When this happens, the AFLPA’s process is to provide players with mental health services and call out the behaviour publicly, but only with the player’s permission, as that has the potential to inflame the situation by drawing more attention to it.
Huntington said she would like to see the same response to misogynistic and homophobic comments that the AFLPA and AFL have been applying to stamp out racism.
“I know it’s not always possible with a lot of liberty that you can get on the internet, but I’d really like to see the same response to misogynistic comments and homophobic comments,” said Huntington.
“If these are just floating around, and they’re floating around in masses on every single AFLW post, then it just becomes the norm and teaches the next generation that that’s acceptable. Whereas I think, so far, we’ve done a good job with starting to try and stamp out some of the racism that we see.”
The former No.1 draft pick said she wants more protections put in place.
“It needs to be highlighted that there’s a real difference as well in terms of what a lot of these AFLW players are copping online, as opposed to just normal sort of criticism about games or analysis of the actual sport because it’s completely targeted,” said Huntington.
‘It needs to be highlighted that there’s a real difference as well in terms of what a lot of these AFLW players are copping online, as opposed to just normal sort of criticism about games or analysis of the actual sport because it’s completely targeted.’

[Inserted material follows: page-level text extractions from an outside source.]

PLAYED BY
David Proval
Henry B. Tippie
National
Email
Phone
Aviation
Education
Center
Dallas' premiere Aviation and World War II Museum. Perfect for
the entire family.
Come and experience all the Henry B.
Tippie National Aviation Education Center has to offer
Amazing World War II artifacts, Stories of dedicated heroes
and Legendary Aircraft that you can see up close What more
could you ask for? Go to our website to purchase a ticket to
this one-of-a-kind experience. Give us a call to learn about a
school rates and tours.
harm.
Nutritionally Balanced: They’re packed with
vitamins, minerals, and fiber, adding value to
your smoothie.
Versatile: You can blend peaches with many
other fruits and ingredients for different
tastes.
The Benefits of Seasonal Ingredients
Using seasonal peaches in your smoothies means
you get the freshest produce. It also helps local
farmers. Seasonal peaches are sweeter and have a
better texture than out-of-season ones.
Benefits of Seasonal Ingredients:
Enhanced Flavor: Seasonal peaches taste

“It’s misogynistic, and it’s homophobic and transphobic, and it’s just really, really disgusting, but nothing’s really been done about it. And I think yeah, athletes in general sort of get told, ‘Ah well, you know, that’s part of the job, you’ve got to cop it’.”
An AFL spokesperson said while the league investigates all cases of online abuse they are made aware of, it is often difficult to find perpetrators given the level of anonymity afforded to online accounts.

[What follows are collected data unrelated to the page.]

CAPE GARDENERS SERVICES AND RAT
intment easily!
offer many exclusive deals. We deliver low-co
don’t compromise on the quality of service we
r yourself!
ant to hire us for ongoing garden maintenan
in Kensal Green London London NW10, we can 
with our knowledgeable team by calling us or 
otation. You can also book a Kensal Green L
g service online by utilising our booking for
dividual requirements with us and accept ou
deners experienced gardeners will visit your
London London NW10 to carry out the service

“Unfortunately, all athletes are easy targets, and our work in this space never stops to ensure our players are supported, prepared and equipped to engage in social media, and they continue to have the avenues to escalate issues if required,” the spokesperson said.
All players participate in an online education session with the AFL digital team as part of their induction process, where they are provided with tools on how to safely navigate social media.
This includes tools on how to manage settings within their accounts, to mitigate potential abuse, and the steps to report online abuse and escalate it when required. Players also annually undertake e-safety education sessions .
The AFL has a formal partnership with Australia’s eSafety Commissioner to put in place preventative strategies for online abuse, remove abusive posts and take action against perpetrators. It also involves education sessions for players to raise awareness of mechanisms to stay safe online.
Huntington said she would rather the focus was on the people sending the messages and making the comments “as opposed to putting the focus on the players and having a really reactionary response”.
“We’re sort of putting ourselves out there in a way to be susceptible to this sort of stuff, and you get told, ‘Oh just don’t look at the comment sections’, but it’s really kind of victim blaming. If that’s the case, there’s not enough done to combat it and to ban the people that are making these comments,” Huntington said.
“It’s difficult enough to be playing an elite sport from a mental side, there are so many pressures, but then to have really targeted things about your sexuality and your gender that are completely unfair and unwarranted [and] also don’t make you feel safe.”
Chiocci said she was really pleased with how the Magpies, the AFL and AFLPA handled the situation in providing her with support but also said it was frustrating that more can’t be done to combat the issue.
“We had no right of reply, but they can say whatever they want about you. Even if it’s not true, which is really, really hard,” said Chiocci.